### HOW TO COMPLETE THIS TASK
Report back every line below that carries the word "Advanced".

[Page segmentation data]
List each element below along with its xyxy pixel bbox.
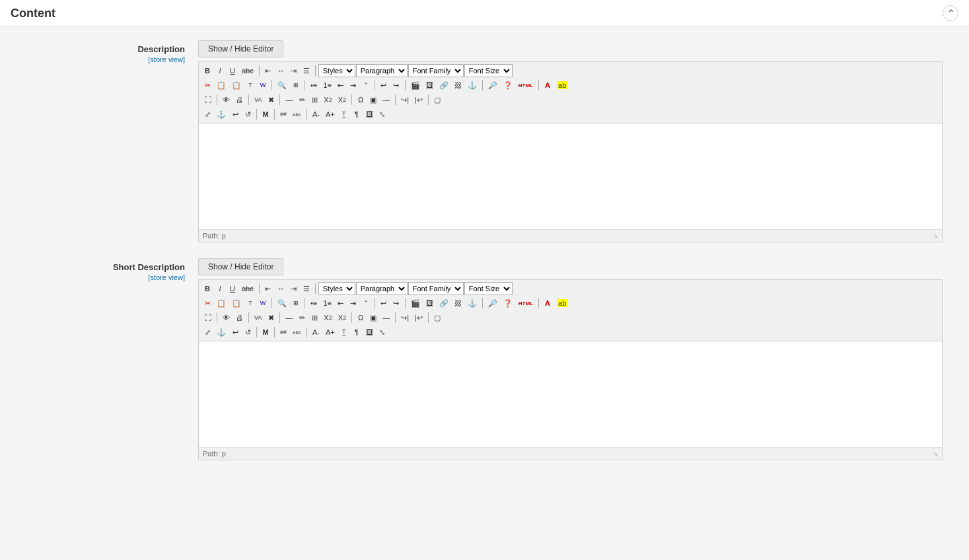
sd-layer-button[interactable]: ▢ <box>431 311 443 324</box>
styles-select[interactable]: Styles <box>318 64 355 77</box>
help-button[interactable]: ❓ <box>501 79 515 92</box>
sd-outdent-button[interactable]: ⇤ <box>335 297 347 310</box>
sd-rtl-button[interactable]: ↪| <box>398 311 412 324</box>
sd-font-dec-button[interactable]: A- <box>310 326 322 339</box>
sd-align-left-button[interactable]: ⇤ <box>262 282 274 295</box>
font-inc-button[interactable]: A+ <box>323 108 338 121</box>
sd-bullet-list-button[interactable]: •≡ <box>308 297 320 310</box>
sd-align-justify-button[interactable]: ☰ <box>301 282 312 295</box>
word-count-button[interactable]: abc <box>290 108 304 121</box>
font-color-button[interactable]: A <box>542 79 554 92</box>
align-center-button[interactable]: ↔ <box>275 64 287 77</box>
font-size-select[interactable]: Font Size <box>464 64 513 77</box>
undo2-button[interactable]: ↺ <box>242 108 254 121</box>
sd-show-para-button[interactable]: ¶ <box>351 326 363 339</box>
redo-button[interactable]: ↪ <box>390 79 402 92</box>
superscript-button[interactable]: X2 <box>336 93 349 106</box>
sd-numbered-list-button[interactable]: 1≡ <box>320 297 334 310</box>
strikethrough-button[interactable]: abc <box>239 64 256 77</box>
sd-anchor3-button[interactable]: ↩ <box>229 326 241 339</box>
sd-anchor2-button[interactable]: ⚓ <box>214 326 229 339</box>
sd-anchor-button[interactable]: ⚓ <box>465 297 480 310</box>
sd-rule-button[interactable]: — <box>380 311 392 324</box>
link-button[interactable]: 🔗 <box>437 79 451 92</box>
print-button[interactable]: 🖨 <box>233 93 246 106</box>
align-justify-button[interactable]: ☰ <box>301 64 312 77</box>
sd-subscript-button[interactable]: X2 <box>321 311 334 324</box>
sd-insert-image-button[interactable]: 🖼 <box>423 297 436 310</box>
find-replace-button[interactable]: 🔍 <box>275 79 289 92</box>
insert-media-button[interactable]: 🎬 <box>408 79 423 92</box>
sd-redo-button[interactable]: ↪ <box>390 297 402 310</box>
remove-format-button[interactable]: ✖ <box>265 93 277 106</box>
copy-button[interactable]: 📋 <box>214 79 229 92</box>
sd-insert-table-button[interactable]: ⊞ <box>308 311 320 324</box>
bullet-list-button[interactable]: •≡ <box>308 79 320 92</box>
sd-font-family-select[interactable]: Font Family <box>408 282 464 295</box>
resize-button[interactable]: ⤡ <box>377 108 388 121</box>
select-all-button[interactable]: ⊞ <box>290 79 302 92</box>
show-para-button[interactable]: ¶ <box>351 108 363 121</box>
search-replace-button[interactable]: 🔎 <box>485 79 500 92</box>
cut-button[interactable]: ✂ <box>201 79 213 92</box>
paste-text-button[interactable]: T <box>244 79 256 92</box>
italic-button[interactable]: I <box>214 64 226 77</box>
sd-paste-text-button[interactable]: T <box>244 297 256 310</box>
sd-preview-button[interactable]: 👁 <box>220 311 233 324</box>
description-editor-body[interactable] <box>199 123 942 229</box>
unlink-button[interactable]: ⛓ <box>452 79 464 92</box>
sd-bg-color-button[interactable]: ab <box>554 297 570 310</box>
fontsize2-button[interactable]: M <box>260 108 271 121</box>
sd-align-center-button[interactable]: ↔ <box>275 282 287 295</box>
sd-link-button[interactable]: 🔗 <box>437 297 451 310</box>
sd-html-source-button[interactable]: HTML <box>516 297 536 310</box>
sd-expand-button[interactable]: ⤢ <box>201 326 213 339</box>
sd-strikethrough-button[interactable]: abc <box>239 282 256 295</box>
charmap-button[interactable]: Ω <box>355 93 367 106</box>
sd-counter-button[interactable]: ## <box>277 326 289 339</box>
align-right-button[interactable]: ⇥ <box>288 64 300 77</box>
sd-undo2-button[interactable]: ↺ <box>242 326 254 339</box>
sd-styles-select[interactable]: Styles <box>318 282 355 295</box>
sd-clear-fmt-button[interactable]: T̲ <box>338 326 350 339</box>
paste-word-button[interactable]: W <box>257 79 269 92</box>
numbered-list-button[interactable]: 1≡ <box>320 79 334 92</box>
sd-align-right-button[interactable]: ⇥ <box>288 282 300 295</box>
clear-fmt-button[interactable]: T̲ <box>338 108 350 121</box>
sd-cut-button[interactable]: ✂ <box>201 297 213 310</box>
sd-charmap-button[interactable]: Ω <box>355 311 367 324</box>
media-button[interactable]: ▣ <box>367 93 379 106</box>
sd-fullscreen-button[interactable]: ⛶ <box>201 311 214 324</box>
visual-aid-button[interactable]: VA <box>252 93 264 106</box>
sd-undo-button[interactable]: ↩ <box>378 297 390 310</box>
sd-search-replace-button[interactable]: 🔎 <box>485 297 500 310</box>
outdent-button[interactable]: ⇤ <box>335 79 347 92</box>
sd-insert-media-button[interactable]: 🎬 <box>408 297 423 310</box>
description-show-hide-button[interactable]: Show / Hide Editor <box>198 40 283 57</box>
sd-font-color-button[interactable]: A <box>542 297 554 310</box>
indent-button[interactable]: ⇥ <box>347 79 359 92</box>
sd-paste-button[interactable]: 📋 <box>229 297 244 310</box>
expand-button[interactable]: ⤢ <box>201 108 213 121</box>
rtl-button[interactable]: ↪| <box>398 93 412 106</box>
sd-superscript-button[interactable]: X2 <box>336 311 349 324</box>
sd-help-button[interactable]: ❓ <box>501 297 515 310</box>
sd-find-replace-button[interactable]: 🔍 <box>275 297 289 310</box>
anchor-button[interactable]: ⚓ <box>465 79 480 92</box>
subscript-button[interactable]: X2 <box>321 93 334 106</box>
sd-indent-button[interactable]: ⇥ <box>347 297 359 310</box>
sd-word-count-button[interactable]: abc <box>290 326 304 339</box>
sd-copy-button[interactable]: 📋 <box>214 297 229 310</box>
collapse-button[interactable]: ⌃ <box>943 5 958 21</box>
html-source-button[interactable]: HTML <box>516 79 536 92</box>
insert-image-button[interactable]: 🖼 <box>423 79 436 92</box>
sd-remove-format-button[interactable]: ✖ <box>265 311 277 324</box>
insert-table-button[interactable]: ⊞ <box>308 93 320 106</box>
sd-hr-button[interactable]: — <box>283 311 295 324</box>
short-description-resize-handle[interactable]: ↘ <box>933 450 938 458</box>
sd-underline-button[interactable]: U <box>227 282 238 295</box>
sd-media-button[interactable]: ▣ <box>367 311 379 324</box>
sd-pencil-button[interactable]: ✏ <box>296 311 308 324</box>
sd-insert-image2-button[interactable]: 🖼 <box>363 326 376 339</box>
rule-button[interactable]: — <box>380 93 392 106</box>
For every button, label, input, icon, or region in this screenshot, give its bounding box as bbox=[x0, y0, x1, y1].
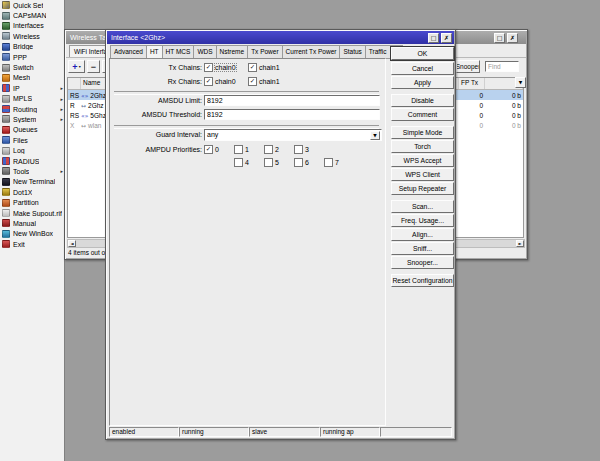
sidebar-item-switch[interactable]: Switch bbox=[0, 62, 64, 72]
checkbox-icon[interactable] bbox=[264, 145, 273, 154]
checkbox-icon[interactable] bbox=[324, 158, 333, 167]
ampdu-priority-1-checkbox[interactable]: 1 bbox=[234, 145, 249, 154]
sidebar-item-manual[interactable]: Manual bbox=[0, 218, 64, 228]
tab-nstreme[interactable]: Nstreme bbox=[217, 45, 249, 59]
tab-current-tx-power[interactable]: Current Tx Power bbox=[283, 45, 341, 59]
sidebar-item-files[interactable]: Files bbox=[0, 135, 64, 145]
submenu-arrow-icon: ▸ bbox=[60, 96, 63, 102]
partition-icon bbox=[2, 199, 10, 207]
sidebar-item-make-supout[interactable]: Make Supout.rif bbox=[0, 208, 64, 218]
checkbox-icon[interactable] bbox=[264, 158, 273, 167]
sniff-button[interactable]: Sniff... bbox=[391, 242, 454, 255]
ampdu-priority-6-checkbox[interactable]: 6 bbox=[294, 158, 309, 167]
sidebar-item-wireless[interactable]: Wireless bbox=[0, 31, 64, 41]
find-input[interactable] bbox=[485, 61, 519, 72]
sidebar-item-mesh[interactable]: Mesh bbox=[0, 73, 64, 83]
sidebar-item-quick-set[interactable]: Quick Set bbox=[0, 0, 64, 10]
cancel-button[interactable]: Cancel bbox=[391, 62, 454, 75]
tab-ht[interactable]: HT bbox=[147, 45, 163, 59]
checkbox-icon[interactable] bbox=[234, 145, 243, 154]
ampdu-priority-7-checkbox[interactable]: 7 bbox=[324, 158, 339, 167]
close-icon[interactable]: ✗ bbox=[507, 33, 518, 43]
rx-chain0-checkbox[interactable]: ✓ chain0 bbox=[204, 77, 236, 86]
tab-ht-mcs[interactable]: HT MCS bbox=[163, 45, 195, 59]
scroll-left-icon[interactable]: ◄ bbox=[68, 240, 76, 247]
guard-interval-select[interactable]: any ▼ bbox=[204, 129, 382, 141]
sidebar-item-dot1x[interactable]: Dot1X bbox=[0, 187, 64, 197]
restore-icon[interactable]: □ bbox=[494, 33, 505, 43]
interface-2ghz-dialog: Interface <2Ghz> □ ✗ Advanced HT HT MCS … bbox=[105, 29, 456, 440]
apply-button[interactable]: Apply bbox=[391, 76, 454, 89]
checkbox-icon[interactable] bbox=[294, 145, 303, 154]
checkbox-icon[interactable]: ✓ bbox=[248, 77, 257, 86]
simple-mode-button[interactable]: Simple Mode bbox=[391, 126, 454, 139]
flags-column-header[interactable] bbox=[68, 78, 81, 89]
setup-repeater-button[interactable]: Setup Repeater bbox=[391, 182, 454, 195]
comment-button[interactable]: Comment bbox=[391, 108, 454, 121]
tab-advanced[interactable]: Advanced bbox=[110, 45, 147, 59]
ampdu-priority-5-checkbox[interactable]: 5 bbox=[264, 158, 279, 167]
sidebar-item-radius[interactable]: RADIUS bbox=[0, 156, 64, 166]
sidebar-item-exit[interactable]: Exit bbox=[0, 239, 64, 249]
close-icon[interactable]: ✗ bbox=[441, 33, 452, 43]
remove-interface-button[interactable]: − bbox=[87, 60, 100, 73]
sidebar-item-ip[interactable]: IP▸ bbox=[0, 83, 64, 93]
dialog-titlebar[interactable]: Interface <2Ghz> □ ✗ bbox=[107, 31, 454, 44]
wireless-interface-icon: «» bbox=[81, 112, 88, 119]
wps-accept-button[interactable]: WPS Accept bbox=[391, 154, 454, 167]
sidebar-item-capsman[interactable]: CAPsMAN bbox=[0, 10, 64, 20]
sidebar-item-log[interactable]: Log bbox=[0, 145, 64, 155]
sidebar-item-tools[interactable]: Tools▸ bbox=[0, 166, 64, 176]
sidebar-item-routing[interactable]: Routing▸ bbox=[0, 104, 64, 114]
snooper-button[interactable]: Snooper... bbox=[391, 256, 454, 269]
checkbox-icon[interactable]: ✓ bbox=[248, 63, 257, 72]
rx-chain1-checkbox[interactable]: ✓ chain1 bbox=[248, 77, 280, 86]
sidebar-item-interfaces[interactable]: Interfaces bbox=[0, 21, 64, 31]
column-chooser-icon[interactable]: ▼ bbox=[515, 77, 526, 88]
wps-client-button[interactable]: WPS Client bbox=[391, 168, 454, 181]
sidebar-item-ppp[interactable]: PPP bbox=[0, 52, 64, 62]
checkbox-icon[interactable] bbox=[294, 158, 303, 167]
tx-chain1-checkbox[interactable]: ✓ chain1 bbox=[248, 63, 280, 72]
disable-button[interactable]: Disable bbox=[391, 94, 454, 107]
checkbox-icon[interactable]: ✓ bbox=[204, 145, 213, 154]
radius-icon bbox=[2, 157, 10, 165]
sidebar-item-system[interactable]: System▸ bbox=[0, 114, 64, 124]
checkbox-icon[interactable]: ✓ bbox=[204, 63, 213, 72]
tab-tx-power[interactable]: Tx Power bbox=[248, 45, 282, 59]
sidebar-item-new-terminal[interactable]: New Terminal bbox=[0, 177, 64, 187]
fp-tx-column-header[interactable]: FP Tx bbox=[459, 78, 485, 89]
ppp-icon bbox=[2, 53, 10, 61]
tab-wds[interactable]: WDS bbox=[194, 45, 216, 59]
sidebar-item-partition[interactable]: Partition bbox=[0, 197, 64, 207]
tab-traffic[interactable]: Traffic bbox=[366, 45, 391, 59]
window-icon bbox=[2, 230, 10, 238]
align-button[interactable]: Align... bbox=[391, 228, 454, 241]
ampdu-priority-0-checkbox[interactable]: ✓ 0 bbox=[204, 145, 219, 154]
sidebar-item-mpls[interactable]: MPLS▸ bbox=[0, 94, 64, 104]
tab-status[interactable]: Status bbox=[340, 45, 365, 59]
sidebar-item-new-winbox[interactable]: New WinBox bbox=[0, 229, 64, 239]
submenu-arrow-icon: ▸ bbox=[60, 116, 63, 122]
checkbox-icon[interactable] bbox=[234, 158, 243, 167]
sidebar-item-bridge[interactable]: Bridge bbox=[0, 42, 64, 52]
torch-button[interactable]: Torch bbox=[391, 140, 454, 153]
checkbox-icon[interactable]: ✓ bbox=[204, 77, 213, 86]
sidebar-item-queues[interactable]: Queues bbox=[0, 125, 64, 135]
scroll-right-icon[interactable]: ► bbox=[516, 240, 524, 247]
amsdu-threshold-input[interactable] bbox=[204, 109, 380, 120]
ok-button[interactable]: OK bbox=[391, 47, 454, 60]
amsdu-limit-input[interactable] bbox=[204, 95, 380, 106]
add-interface-button[interactable]: + ▾ bbox=[68, 60, 85, 73]
ampdu-priority-3-checkbox[interactable]: 3 bbox=[294, 145, 309, 154]
switch-icon bbox=[2, 64, 10, 72]
dropdown-arrow-icon[interactable]: ▼ bbox=[370, 131, 380, 140]
restore-icon[interactable]: □ bbox=[428, 33, 439, 43]
reset-configuration-button[interactable]: Reset Configuration bbox=[391, 274, 454, 287]
freq-usage-button[interactable]: Freq. Usage... bbox=[391, 214, 454, 227]
snooper-button[interactable]: Snooper bbox=[456, 60, 480, 73]
tx-chain0-checkbox[interactable]: ✓ chain0 bbox=[204, 63, 236, 72]
scan-button[interactable]: Scan... bbox=[391, 200, 454, 213]
ampdu-priority-4-checkbox[interactable]: 4 bbox=[234, 158, 249, 167]
ampdu-priority-2-checkbox[interactable]: 2 bbox=[264, 145, 279, 154]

### ANSWER SPACE
interface-2ghz-dialog: Interface <2Ghz> □ ✗ Advanced HT HT MCS … bbox=[105, 29, 456, 440]
tab-advanced[interactable]: Advanced bbox=[110, 45, 147, 59]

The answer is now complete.